Some generous supporter of Friends of the IDF, the American charity that provides lone soldiers with a one-time overseas flight, will receive the above message in the coming days. My name, rank and smiling face will be tagged alongside. Hopefully the smile will convince my donor that the whimsical words are just another expression of my joy in finally receiving tickets to America. After three weeks of knocking on doors, having fun with a compulsory thank-you card felt like smashing the champagne bottle to inaugurate the launch of my long-awaited overseas visit.
Flying home to see family and friends is a rite of passage for all lone soldiers. A lucky few take full advantage of the thirty days a year that lone soldiers are granted to spend visiting the folks. Most visits are more modest affairs, hedged by training and service requirements into two week hops across the Atlantic. Thanks to the bureaucratic wrangling that chewed up the last three weeks, my own visit is just twelve days. Perhaps I should not complain, considering that I was on a free flight to New York nine hours after finally getting the go-ahead to travel. I suppose that sums up IDF bureaucracy: Ready... delays, Set... more waiting, Light Speed!
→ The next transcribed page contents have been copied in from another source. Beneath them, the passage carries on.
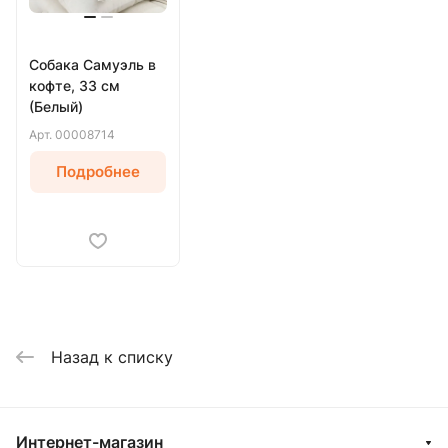
Собака Самуэль в
кофте, 33 см
(Белый)
Арт.
00008714
Подробнее
Назад к списку
Интернет-магазин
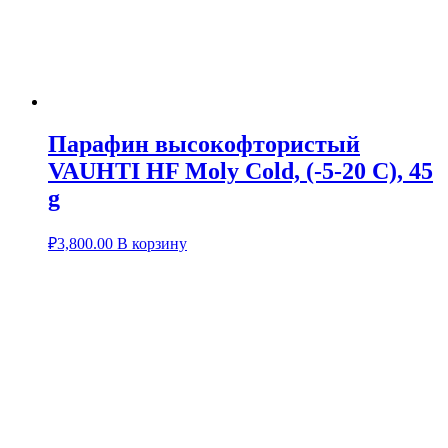
Парафин высокофтористый
VAUHTI HF Moly Cold, (-5-20 C), 45
g
₽
3,800.00
В корзину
As the flight touched down in Kennedy Airport hours later, I had an extra reason to smile. My last five flights concluded with me bailing out the backdoor, parachute at the ready. Returning to earth in the comfort of a couch class seat... Ah, what a treat!
Not everyone flies home on these lone soldier trips. Since the idea is simply to spend quality time with the family, lone soldiers can fly wherever Mom and Dad are hanging out. A friend of mine from my former unit, who is a lone soldier by virtue of his Israeli parents living overseas, met up with his folks in Shanghai!
I might have been jealous to hear how he joined his family for a quick tour of southern China. Any jealousy was erased by amazement, however, when my friend surprised both of us at the Rome airport. I was returning to Israel from NY. He was doing the same from Shanghai. Small word, indeed, when two lone soldiers and onetime Air Force squad-mates can meet up in an airport in Rome and trade stories of their overseas visits en route to Tel Aviv.